This is a season of revivals for the Goodman Theatre. First, an excellent production of August Wilson's GEM OF THE OCEAN; now THE NOTEBOOKS OF LEONARDO, which was first produced at the Goodman in 1993. NOTEBOOKS established the young director Mary Zimmerman as a creator of non-linear theatre pieces based on literary classics. Zimmerman is now a Chicago institution.
By 1993, companies all over the world had been performing director-inspired theatre pieces using all the vocal and physical skills of their actors. One thinks of groundbreaking work like the Living Theatre's FRANKENSTEIN and PARADISE NOW or Peter Brook's MAHABHARATA from the 1970s. Closer to home, Chicagoan Paul Sills' Story Theatre, using improvisational techniques taught by his mother, Viola Spolin, to perform fairy tales had morphed into Second City. Mary Zimmerman would build on these forbears to create ingenious, visually inventive ensemble pieces. Many of us directors who began working in the 1970s would build from the same influences.
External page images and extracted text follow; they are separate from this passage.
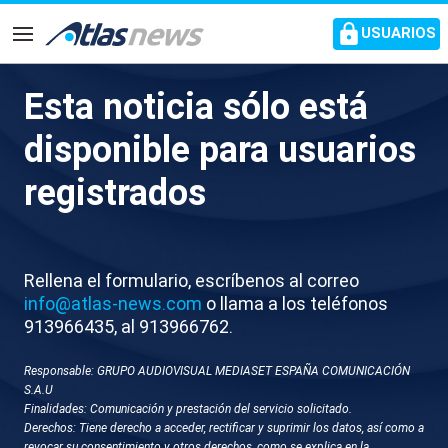
common.go-to-content
USUARIOS
Navegación
Esta noticia sólo está
La rotura de varias presas tras
disponible para usuarios
el paso del tifón Maysak
registrados
inunda decenas de aldeas y
deja atrapadas a miles de
personas en China
Rellena el formulario, escríbenos al correo
info@atlas-news.com
o llama a los teléfonos
913966435, al 913966762.
Ante la gravedad de la situación, el presidente Xi
Jinping ha ordenado un despliegue total e
Responsable: GRUPO AUDIOVISUAL MEDIASET ESPAÑA COMUNICACIÓN
inmediato para las operaciones de salvamento
S.A.U
Finalidades: Comunicación y prestación del servicio solicitado.
Derechos: Tiene derecho a acceder, rectificar y suprimir los datos, así como a
revocar su consentimiento y otros derechos, como se explica en la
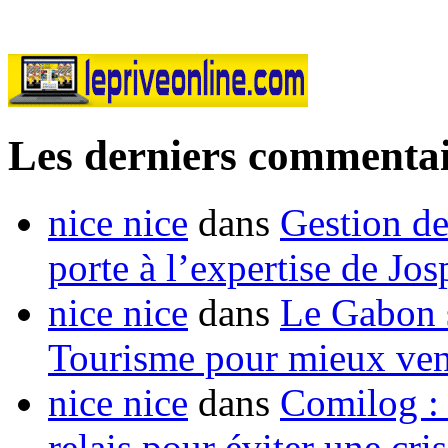
Les derniers commentai
nice nice
dans
Gestion de
porte à l’expertise de Jo
nice nice
dans
Le Gabon s
Tourisme pour mieux vend
nice nice
dans
Comilog :
relais pour éviter une cr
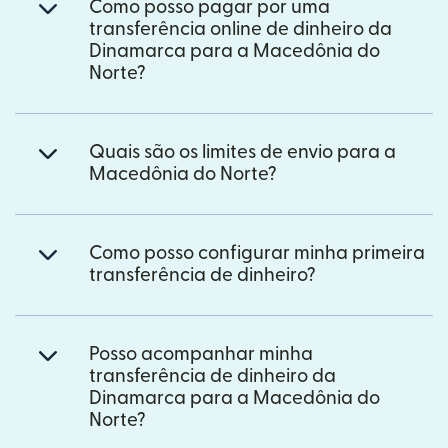
Como posso pagar por uma
transferência online de dinheiro da
Dinamarca para a Macedônia do
Norte?
Quais são os limites de envio para a
Macedônia do Norte?
Como posso configurar minha primeira
transferência de dinheiro?
Posso acompanhar minha
transferência de dinheiro da
Dinamarca para a Macedônia do
Norte?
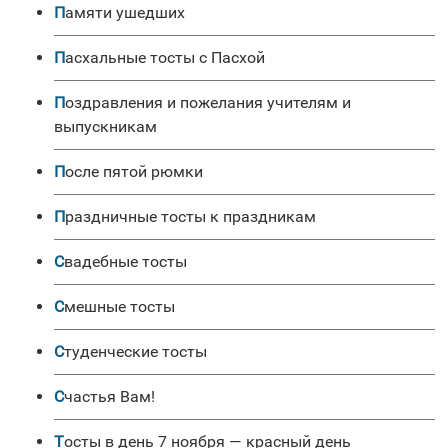
Памяти ушедших
Пасхальные тосты с Пасхой
Поздравления и пожелания учителям и
выпускникам
После пятой рюмки
Праздничные тосты к праздникам
Свадебные тосты
Смешные тосты
Студенческие тосты
Счастья Вам!
Тосты в день 7 ноября — красный день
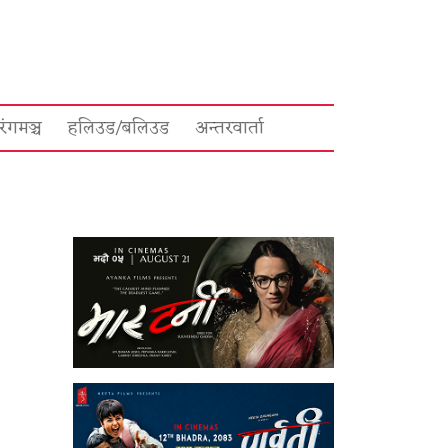
रंगमञ्च
हलिउड/बलिउड
अन्तरवार्ता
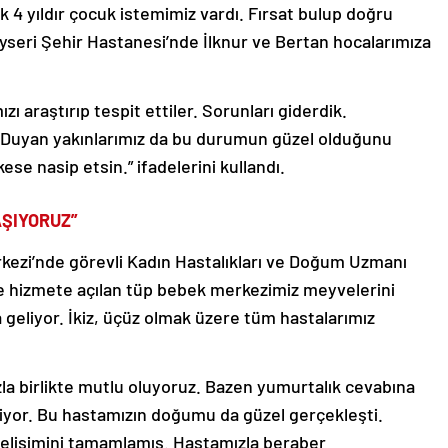
k 4 yıldır çocuk istemimiz vardı. Fırsat bulup doğru
seri Şehir Hastanesi’nde İlknur ve Bertan hocalarımıza
ızı araştırıp tespit ettiler. Sorunları giderdik.
. Duyan yakınlarımız da bu durumun güzel olduğunu
ese nasip etsin.” ifadelerini kullandı.
AŞIYORUZ”
kezi’nde görevli Kadın Hastalıkları ve Doğum Uzmanı
nce hizmete açılan tüp bebek merkezimiz meyvelerini
geliyor. İkiz, üçüz olmak üzere tüm hastalarımız
zla birlikte mutlu oluyoruz. Bazen yumurtalık cevabına
liyor. Bu hastamızın doğumu da güzel gerçekleşti.
 gelişimini tamamlamış. Hastamızla beraber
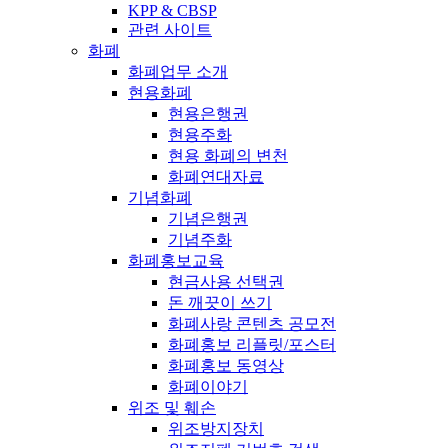
KPP & CBSP
관련 사이트
화폐
화폐업무 소개
현용화폐
현용은행권
현용주화
현용 화폐의 변천
화폐연대자료
기념화폐
기념은행권
기념주화
화폐홍보교육
현금사용 선택권
돈 깨끗이 쓰기
화폐사랑 콘텐츠 공모전
화폐홍보 리플릿/포스터
화폐홍보 동영상
화폐이야기
위조 및 훼손
위조방지장치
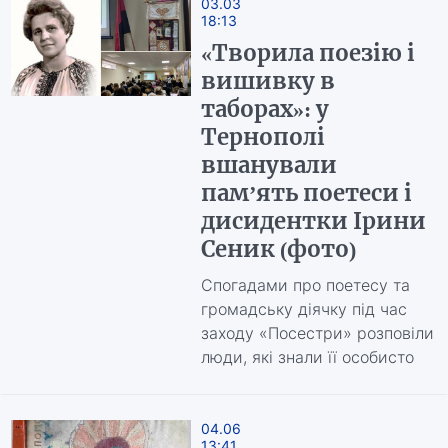
03.03
18:13
«Творила поезію і
вишивку в
таборах»: у
Тернополі
вшанували
пам’ять поетеси і
дисидентки Ірини
Сеник (фото)
Спогадами про поетесу та
громадську діячку під час
заходу «Посестри» розповіли
люди, які знали її особисто
04.06
13:41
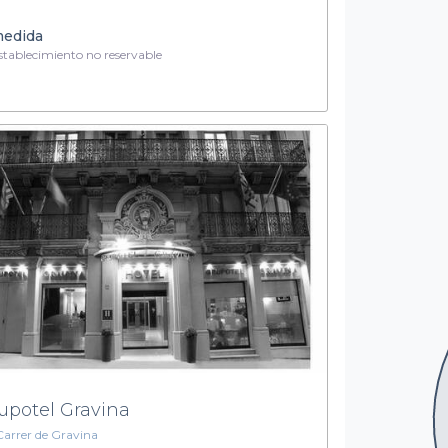
medida
tablecimiento no reservable
upotel Gravina
Carrer de Gravina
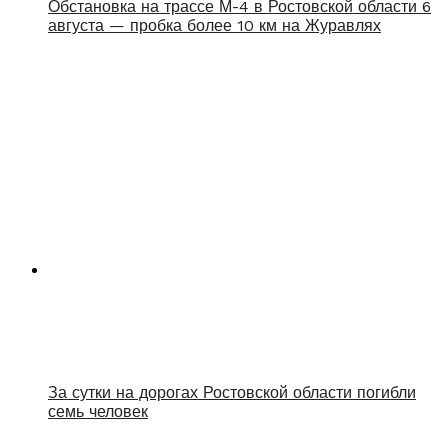
Обстановка на трассе М-4 в Ростовской области 6
августа — пробка более 10 км на Журавлях
За сутки на дорогах Ростовской области погибли
семь человек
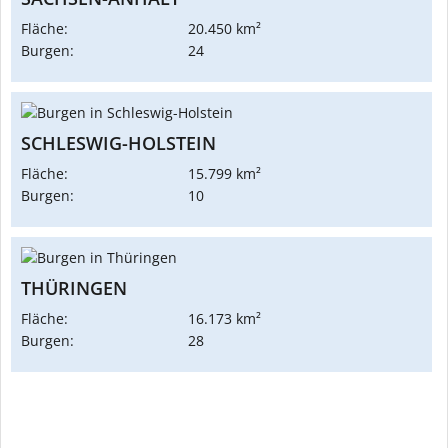
Fläche:
20.450 km²
Burgen:
24
SCHLESWIG-HOLSTEIN
Fläche:
15.799 km²
Burgen:
10
THÜRINGEN
Fläche:
16.173 km²
Burgen:
28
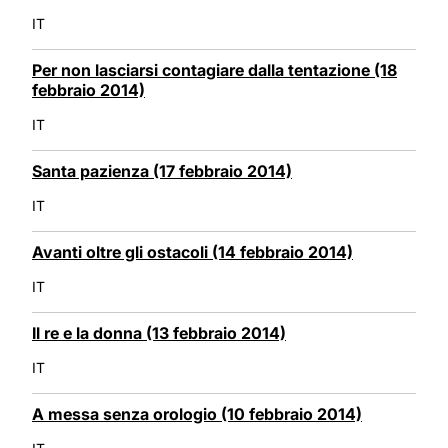
IT
Per non lasciarsi contagiare dalla tentazione (18
febbraio 2014)
IT
Santa pazienza (17 febbraio 2014)
IT
Avanti oltre gli ostacoli (14 febbraio 2014)
IT
Il re e la donna (13 febbraio 2014)
IT
A messa senza orologio (10 febbraio 2014)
At its best, pieces like THE NOTEBOOKS OF LEONARDO DA VINCI celebrate the possibilities of all elements of theatre. Unfortunately, cleverness can supersede complex emotion. We in the audience can marvel at the array of visual images, but might not feel much beyond amusement.
THE NOTEBOOKS OF Leonardo da Vinci offers ninety minutes of quotes from the master's ruminations illustrated by actors' movement and an ingenious, ever changing set. It's file cabinets are filled with props and scenic pieces. The eight actors are required to be acrobats as they illustrate Da Vinci's concepts.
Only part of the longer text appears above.